The CRT says that for any pairwise relatively prime $A_1$, $A_2$, etc., you can arbitrarily pick residues $a_1$ for $A_1$, $a_2$ for $A_2$, and there will be an $x$ that is $\equiv a_1$ mod $A_1$ and $\equiv a_2$ mod $A_2$, etc. (And it will be determined uniquely mod $A_1A_2...$ etc. but put that aside for a moment.) If you meditate on the fact that this statement works for any choice of $a_1$ mod $A_1$ and any choice of $a_2$ mod $A_2$ etc., you will realize that it is telling you that information about a number's residue mod $A_1$ tells you nothing about its residue mod $A_2$, and vice versa!

In your situation, $N$ and $N-1$ are relatively prime. This means a number's residue mod $N$ and mod $N-1$ are essentially unrelated to each other. (I.e. there exist numbers realizing every possible pair of residues mod $N$ and mod $N-1$.)

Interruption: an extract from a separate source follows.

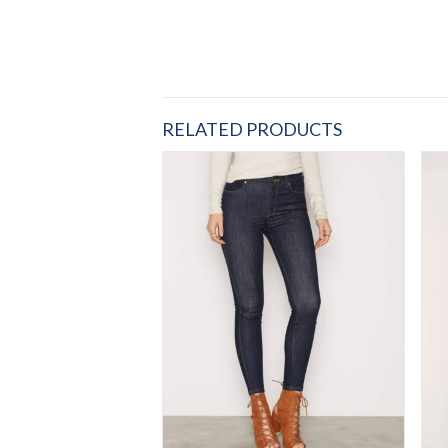
RELATED PRODUCTS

Furthermore, and by the same token, if you know something about $x$ mod $q$, this tells you nothing about $x$ mod $N-1$ if $q$ and $N-1$ are relatively prime. On the other hand, if $q$ shares a factor with $N-1$, then you will at least know $x$ mod this common factor. For example, suppose $N=210=2\cdot 3\cdot 5\cdot 7$, so $N-1 = 209 = 11\cdot 19$, suppose $q=190$, and suppose that we know $x = 17$ mod $q$. Well, $q$ and $N-1$ share the common factor $19$. So $x=17$ mod $q$ also tells us $x=17$ mod $19$, and this tells us that $x$ mod $N-1$ will be something that is 17 mod 19, so it could be that $x$ is any of 17, 36, 55, 74, ..., 207 mod $N-1$.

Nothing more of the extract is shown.